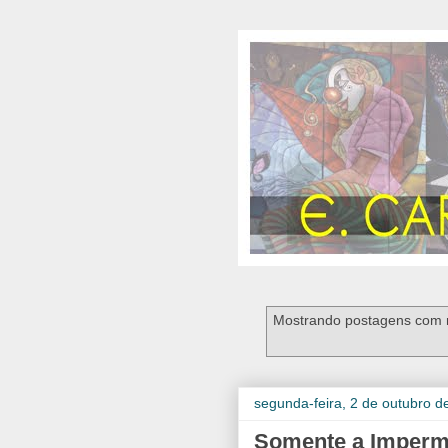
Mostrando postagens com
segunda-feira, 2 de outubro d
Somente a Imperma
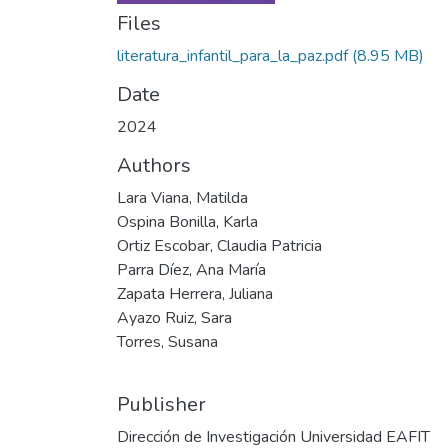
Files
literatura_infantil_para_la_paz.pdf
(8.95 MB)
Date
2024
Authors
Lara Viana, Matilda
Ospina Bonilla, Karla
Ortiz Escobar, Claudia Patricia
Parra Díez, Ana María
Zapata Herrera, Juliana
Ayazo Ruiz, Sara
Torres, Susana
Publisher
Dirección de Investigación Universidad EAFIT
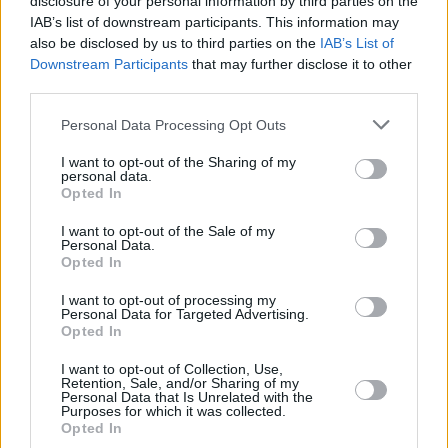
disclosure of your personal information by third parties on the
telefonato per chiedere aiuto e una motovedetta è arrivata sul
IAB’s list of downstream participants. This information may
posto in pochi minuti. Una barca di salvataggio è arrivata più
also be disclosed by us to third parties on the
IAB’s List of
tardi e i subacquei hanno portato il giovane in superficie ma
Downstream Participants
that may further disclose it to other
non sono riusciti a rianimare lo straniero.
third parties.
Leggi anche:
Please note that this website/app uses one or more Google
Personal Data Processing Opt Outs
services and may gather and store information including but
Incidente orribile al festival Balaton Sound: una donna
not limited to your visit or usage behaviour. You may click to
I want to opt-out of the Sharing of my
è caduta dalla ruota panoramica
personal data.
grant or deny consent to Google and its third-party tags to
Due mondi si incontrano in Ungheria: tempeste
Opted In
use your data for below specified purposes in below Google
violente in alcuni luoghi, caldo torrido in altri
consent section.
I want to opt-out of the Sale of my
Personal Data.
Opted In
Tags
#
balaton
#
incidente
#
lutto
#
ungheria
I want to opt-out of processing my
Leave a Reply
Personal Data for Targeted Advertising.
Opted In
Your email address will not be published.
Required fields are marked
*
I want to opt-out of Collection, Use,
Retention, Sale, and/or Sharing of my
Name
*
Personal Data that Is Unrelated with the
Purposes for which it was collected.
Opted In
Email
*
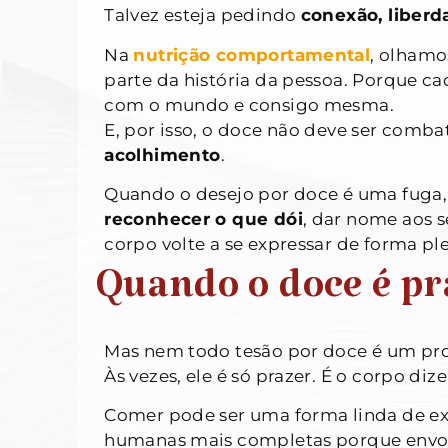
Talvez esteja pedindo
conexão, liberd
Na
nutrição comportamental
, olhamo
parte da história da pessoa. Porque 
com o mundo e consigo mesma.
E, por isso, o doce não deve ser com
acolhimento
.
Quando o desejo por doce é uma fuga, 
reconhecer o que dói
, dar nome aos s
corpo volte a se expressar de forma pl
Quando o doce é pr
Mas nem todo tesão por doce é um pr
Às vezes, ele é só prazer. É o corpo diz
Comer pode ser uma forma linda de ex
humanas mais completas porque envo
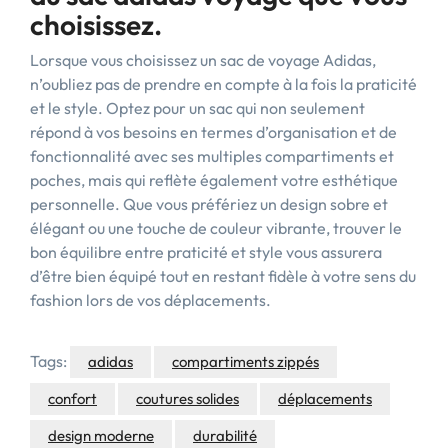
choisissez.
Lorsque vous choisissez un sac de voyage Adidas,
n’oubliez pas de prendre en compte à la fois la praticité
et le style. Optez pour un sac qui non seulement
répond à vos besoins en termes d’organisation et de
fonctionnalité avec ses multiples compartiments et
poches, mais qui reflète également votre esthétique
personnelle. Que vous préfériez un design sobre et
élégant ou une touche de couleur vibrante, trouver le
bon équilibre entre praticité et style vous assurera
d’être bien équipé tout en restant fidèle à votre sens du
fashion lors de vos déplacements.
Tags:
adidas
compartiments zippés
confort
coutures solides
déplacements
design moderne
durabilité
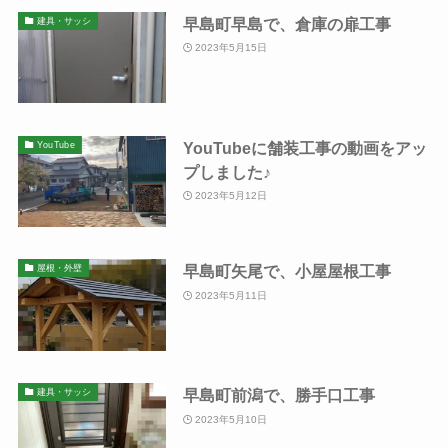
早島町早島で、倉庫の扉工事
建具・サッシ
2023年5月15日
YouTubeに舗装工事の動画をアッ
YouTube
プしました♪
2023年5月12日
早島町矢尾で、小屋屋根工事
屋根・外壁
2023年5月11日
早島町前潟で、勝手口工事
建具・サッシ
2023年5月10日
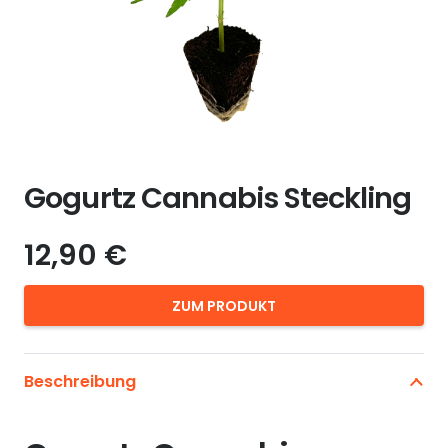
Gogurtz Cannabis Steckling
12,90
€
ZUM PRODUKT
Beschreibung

* TASK BRIEF *
Set down every entry above again exactly, dropping each picture.

* SOLUTION BELOW *
Mostrando postagens com
segunda-feira, 2 de outubro d
Somente a Imperma
Files
literatura_infantil_para_la_paz.pdf
(8.95 MB)
Date
2024
Authors
Lara Viana, Matilda
Ospina Bonilla, Karla
Ortiz Escobar, Claudia Patricia
Parra Díez, Ana María
Zapata Herrera, Juliana
Ayazo Ruiz, Sara
Torres, Susana
Publisher
Dirección de Investigación Universidad EAFIT
disclosure of your personal information by third parties on the
telefonato per chiedere aiuto e una motovedetta è arrivata sul
IAB’s list of downstream participants. This information may
posto in pochi minuti. Una barca di salvataggio è arrivata più
also be disclosed by us to third parties on the
IAB’s List of
tardi e i subacquei hanno portato il giovane in superficie ma
Downstream Participants
that may further disclose it to other
non sono riusciti a rianimare lo straniero.
third parties.
Leggi anche:
Please note that this website/app uses one or more Google
Personal Data Processing Opt Outs
services and may gather and store information including but
Incidente orribile al festival Balaton Sound: una donna
not limited to your visit or usage behaviour. You may click to
I want to opt-out of the Sharing of my
è caduta dalla ruota panoramica
personal data.
grant or deny consent to Google and its third-party tags to
Due mondi si incontrano in Ungheria: tempeste
Opted In
use your data for below specified purposes in below Google
violente in alcuni luoghi, caldo torrido in altri
consent section.
I want to opt-out of the Sale of my
Personal Data.
Opted In
Tags
#
balaton
#
incidente
#
lutto
#
ungheria
I want to opt-out of processing my
Leave a Reply
Personal Data for Targeted Advertising.
Opted In
Your email address will not be published.
Required fields are marked
*
I want to opt-out of Collection, Use,
Retention, Sale, and/or Sharing of my
Name
*
Personal Data that Is Unrelated with the
Purposes for which it was collected.
Opted In
Email
*
Talvez esteja pedindo
conexão, liberd
Na
nutrição comportamental
, olhamo
parte da história da pessoa. Porque 
com o mundo e consigo mesma.
E, por isso, o doce não deve ser com
acolhimento
.
Quando o desejo por doce é uma fuga, 
reconhecer o que dói
, dar nome aos s
corpo volte a se expressar de forma pl
Quando o doce é pr
Mas nem todo tesão por doce é um pr
Às vezes, ele é só prazer. É o corpo diz
Comer pode ser uma forma linda de ex
humanas mais completas porque envo
choisissez.
Lorsque vous choisissez un sac de voyage Adidas,
n’oubliez pas de prendre en compte à la fois la praticité
et le style. Optez pour un sac qui non seulement
répond à vos besoins en termes d’organisation et de
fonctionnalité avec ses multiples compartiments et
poches, mais qui reflète également votre esthétique
personnelle. Que vous préfériez un design sobre et
élégant ou une touche de couleur vibrante, trouver le
bon équilibre entre praticité et style vous assurera
d’être bien équipé tout en restant fidèle à votre sens du
fashion lors de vos déplacements.
Tags:
adidas
compartiments zippés
confort
coutures solides
déplacements
design moderne
durabilité
早島町早島で、倉庫の扉工事
建具・サッシ
2023年5月15日
YouTubeに舗装工事の動画をアッ
YouTube
プしました♪
2023年5月12日
早島町矢尾で、小屋屋根工事
屋根・外壁
2023年5月11日
早島町前潟で、勝手口工事
建具・サッシ
2023年5月10日
Gogurtz Cannabis Steckling
12,90
€
ZUM PRODUKT
Beschreibung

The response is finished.